Lean Management na Indústria Cerâmica

Artigo publicado na Revista Kerâmica

INTRODUÇÃO AO LEAN EM CERÂMICA

A indústria cerâmica é um sector-chave na economia portuguesa pelo seu impacto económico contribuindo significativamente para o PIB e o emprego, especialmente em regiões do centro e norte do país. Portugal é um dos principais produtores e exportadores de cerâmicos da Europa.

A indústria apoia sectores relacionados como a extração de minério, embalagem e transporte, enquanto impulsiona a inovação tecnológica e práticas sustentáveis. Também contribui para o turismo através de oficinas e museus temáticos.

Os principais desafios que o sector enfrenta incluem o aumento dos custos de energia e a concorrência asiática, embora o sector continue estrategicamente importante para o desenvolvimento industrial português.

Para dar resposta a estes desafios, a indústria cerâmica apresenta-se como um sector fascinante para aplicar os princípios de gestão magra (lean management). Aquilo que normalmente se designa por “produção magra (lean)” teve as suas origens na indústria automóvel nos anos 1940s, contudo a aplicação dos princípios e ferramentas lean cedo se alastrou a outros sectores de actividade económica. No caso do sector da cerâmica, a eliminação dos desperdícios (muda) e da melhoria contínua (kaizen) representam um território de oportunidades para o sector.

Entender como estes princípios se traduzem nos desafios específicos da indústria da cerâmica exige que pensemos sobre as operações e a produção de novas maneiras.

 

COMPREENDER OS BENEFÍCIOS

Quando implementado corretamente, a gestão lean transforma o fabrico de cerâmica em múltiplas dimensões. Pense nisto como uma sincronização fina de uma orquestra onde cada secção deve desempenhar seu papel perfeitamente para que o todo alcance a harmonia.

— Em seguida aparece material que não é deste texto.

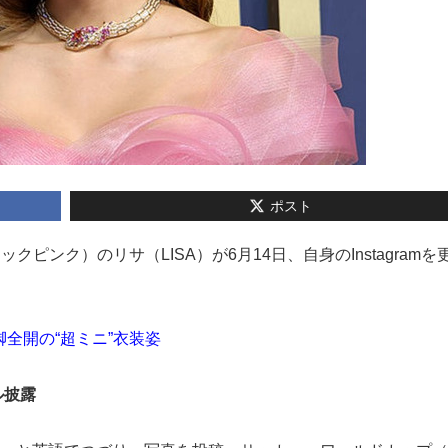
ポスト
ブラックピンク）のリサ（LISA）が6月14日、自身のInstagram
全開の“超ミニ”衣装姿
ル披露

Em termos de eficiência operacional, as empresas normalmente reportam reduções do tempo de ciclo de produção entre 30% a 40%. Esta melhoria resulta do repensar os métodos de trabalho (normalmente dominados pelo paradigma dos grandes lotes). Imagine um processo tradicional de carregamento de forno onde os operadores esperam para encher por completo o forno antes de iniciar o ciclo. De acordo com os princípios lean, podemos optimizar a carga com base na procura do mercado (não mais com base em previsões), executando ciclos menores e mais frequentes e que melhor respondam às necessidades reais dos Clientes.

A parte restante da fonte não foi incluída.